ABOUT THIS EXERCISE:
Please return the records below exactly as they stand, with the pictures removed.

DATA EXCERPTS:
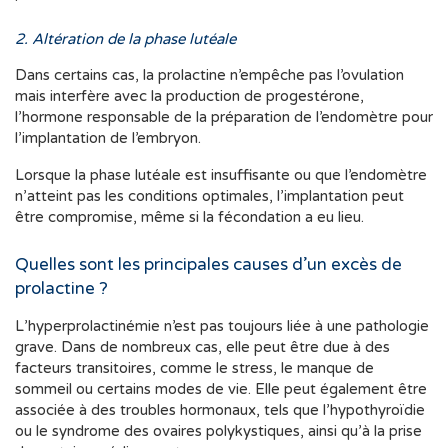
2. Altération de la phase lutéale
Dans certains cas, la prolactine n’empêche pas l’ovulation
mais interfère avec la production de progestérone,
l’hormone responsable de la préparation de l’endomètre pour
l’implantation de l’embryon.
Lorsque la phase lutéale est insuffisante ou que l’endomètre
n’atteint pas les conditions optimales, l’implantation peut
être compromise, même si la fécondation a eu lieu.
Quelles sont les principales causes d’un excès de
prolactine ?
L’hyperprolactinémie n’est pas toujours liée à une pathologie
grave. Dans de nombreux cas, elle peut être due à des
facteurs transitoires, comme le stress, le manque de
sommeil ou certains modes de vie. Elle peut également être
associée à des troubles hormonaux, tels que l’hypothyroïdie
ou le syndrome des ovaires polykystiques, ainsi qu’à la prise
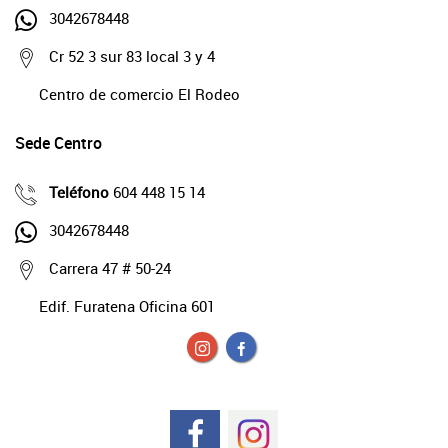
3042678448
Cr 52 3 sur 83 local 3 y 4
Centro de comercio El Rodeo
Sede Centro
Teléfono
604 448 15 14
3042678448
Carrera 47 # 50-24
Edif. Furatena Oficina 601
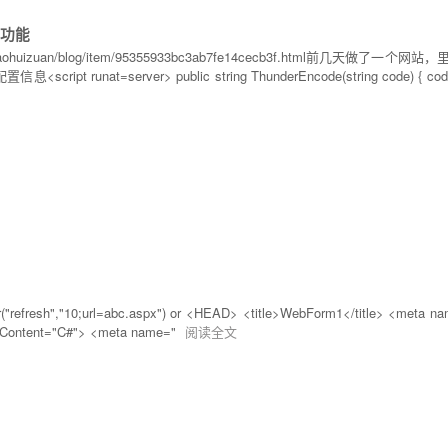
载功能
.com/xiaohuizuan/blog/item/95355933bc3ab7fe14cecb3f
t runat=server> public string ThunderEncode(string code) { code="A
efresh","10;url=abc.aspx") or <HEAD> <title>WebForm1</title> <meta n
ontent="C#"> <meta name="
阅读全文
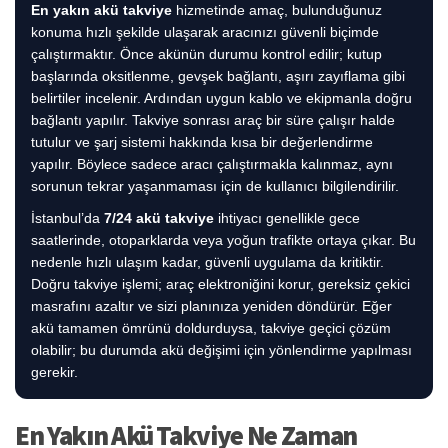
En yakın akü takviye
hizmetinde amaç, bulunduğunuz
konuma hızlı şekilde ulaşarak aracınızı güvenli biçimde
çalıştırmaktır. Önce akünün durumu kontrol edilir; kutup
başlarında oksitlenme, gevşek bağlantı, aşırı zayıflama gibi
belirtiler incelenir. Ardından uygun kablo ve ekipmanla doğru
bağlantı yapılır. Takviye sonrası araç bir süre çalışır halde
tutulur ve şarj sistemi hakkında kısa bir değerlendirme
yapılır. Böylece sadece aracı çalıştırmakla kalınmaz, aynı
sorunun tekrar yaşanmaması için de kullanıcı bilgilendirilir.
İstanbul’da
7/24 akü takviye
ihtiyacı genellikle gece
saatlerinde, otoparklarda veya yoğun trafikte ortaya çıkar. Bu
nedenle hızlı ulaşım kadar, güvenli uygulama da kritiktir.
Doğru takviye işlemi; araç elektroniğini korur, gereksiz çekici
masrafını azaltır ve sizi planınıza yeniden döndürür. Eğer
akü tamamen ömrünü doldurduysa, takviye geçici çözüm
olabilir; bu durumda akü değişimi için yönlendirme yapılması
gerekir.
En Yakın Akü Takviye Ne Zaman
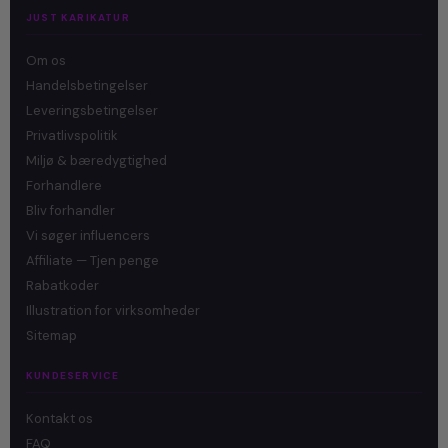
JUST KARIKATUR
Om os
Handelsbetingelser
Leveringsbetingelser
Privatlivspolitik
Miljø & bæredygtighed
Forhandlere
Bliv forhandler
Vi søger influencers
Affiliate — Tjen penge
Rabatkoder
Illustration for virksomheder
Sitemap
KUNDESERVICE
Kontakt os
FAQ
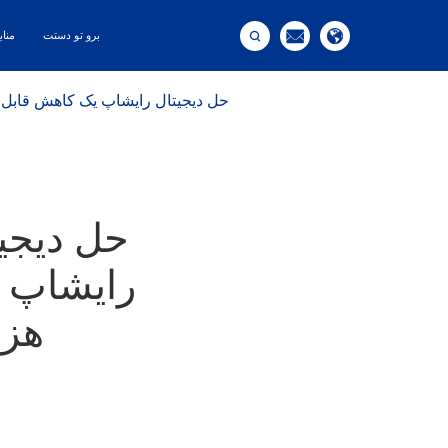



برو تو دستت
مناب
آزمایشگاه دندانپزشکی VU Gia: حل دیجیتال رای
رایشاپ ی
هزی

OUTPUT FOR THIS TASK:
2. Altération de la phase lutéale
Dans certains cas, la prolactine n’empêche pas l’ovulation
mais interfère avec la production de progestérone,
l’hormone responsable de la préparation de l’endomètre pour
l’implantation de l’embryon.
Lorsque la phase lutéale est insuffisante ou que l’endomètre
n’atteint pas les conditions optimales, l’implantation peut
être compromise, même si la fécondation a eu lieu.
Quelles sont les principales causes d’un excès de
prolactine ?
L’hyperprolactinémie n’est pas toujours liée à une pathologie
grave. Dans de nombreux cas, elle peut être due à des
facteurs transitoires, comme le stress, le manque de
sommeil ou certains modes de vie. Elle peut également être
associée à des troubles hormonaux, tels que l’hypothyroïdie
ou le syndrome des ovaires polykystiques, ainsi qu’à la prise
3042678448
Cr 52 3 sur 83 local 3 y 4
Centro de comercio El Rodeo
Sede Centro
Teléfono
604 448 15 14
3042678448
Carrera 47 # 50-24
Edif. Furatena Oficina 601
载功能
.com/xiaohuizuan/blog/item/95355933bc3ab7fe14cecb3f
t runat=server> public string ThunderEncode(string code) { code="A
efresh","10;url=abc.aspx") or <HEAD> <title>WebForm1</title> <meta n
ontent="C#"> <meta name="
阅读全文
En yakın akü takviye
hizmetinde amaç, bulunduğunuz
konuma hızlı şekilde ulaşarak aracınızı güvenli biçimde
çalıştırmaktır. Önce akünün durumu kontrol edilir; kutup
başlarında oksitlenme, gevşek bağlantı, aşırı zayıflama gibi
belirtiler incelenir. Ardından uygun kablo ve ekipmanla doğru
bağlantı yapılır. Takviye sonrası araç bir süre çalışır halde
tutulur ve şarj sistemi hakkında kısa bir değerlendirme
yapılır. Böylece sadece aracı çalıştırmakla kalınmaz, aynı
sorunun tekrar yaşanmaması için de kullanıcı bilgilendirilir.
İstanbul’da
7/24 akü takviye
ihtiyacı genellikle gece
saatlerinde, otoparklarda veya yoğun trafikte ortaya çıkar. Bu
nedenle hızlı ulaşım kadar, güvenli uygulama da kritiktir.
Doğru takviye işlemi; araç elektroniğini korur, gereksiz çekici
masrafını azaltır ve sizi planınıza yeniden döndürür. Eğer
akü tamamen ömrünü doldurduysa, takviye geçici çözüm
olabilir; bu durumda akü değişimi için yönlendirme yapılması
gerekir.
En Yakın Akü Takviye Ne Zaman
JUST KARIKATUR
Om os
Handelsbetingelser
Leveringsbetingelser
Privatlivspolitik
Miljø & bæredygtighed
Forhandlere
Bliv forhandler
Vi søger influencers
Affiliate — Tjen penge
Rabatkoder
Illustration for virksomheder
Sitemap
KUNDESERVICE
Kontakt os
FAQ



برو تو دستت
مناب
آزمایشگاه دندانپزشکی VU Gia: حل دیجیتال رای
رایشاپ ی
هزی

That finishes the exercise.